Posts Tagged ‘mathematics’

explanation

Occasionally, students ask me questions about why math works the way it does. This doesn’t happen enough, in my opinion, but it does happen.  The latest is why, when we perform synthetic substitution, do we use the number as it is, but in synthetic division, there’s some sign trickery.  I have an answer for this.  It’s not super complicated either, but whenever I’ve given the explanation in the past it’s been frustrating and incomprehensible to students.  So, I don’t know if it is worth the time it takes to do that, and that kind of understanding is not necessary for skill performance.  But then, what am I doing? If we don’t care about understanding or make that kind of tradeoff of “well, they don’t really need to know this” that feels like the opposite of mathematics education.  I’m pretty good at explaining things like this, so I don’t think it’s me.  There is such a thing as developmental readiness and that’s what’s happening here.  I think.
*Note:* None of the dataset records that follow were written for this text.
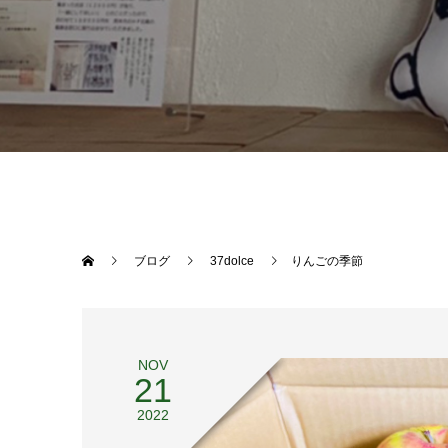
ブログ
37dolce
りんごの季節
NOV
21
2022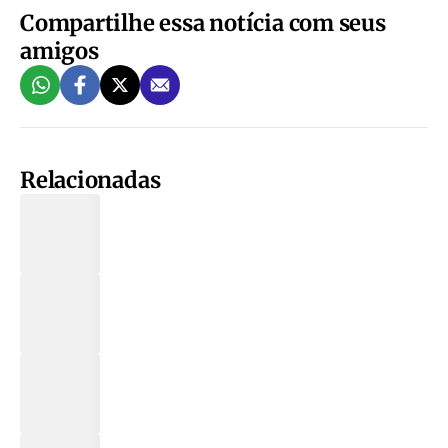
Compartilhe essa notícia com seus
amigos
Relacionadas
What do you do when explanations are over the students’ heads?  Is that just a normal thing that resolves itself with further mathematics study and we shouldn’t worry about it?  I find “that’s just how it works” a completely unacceptable response.

Multivariable calculus

Multivariable calculus

I need to do this again to be able to go any farther, I think.  Differential equations, too.  The OCW courses on topology and graph theory sort of offhandedly mention topics that I either never studied or have forgotten.  Anyone want to join me?

It’s not so much that I never took Calc III, it’s that I’m sure the MIT version is more…comprehensive than what I did.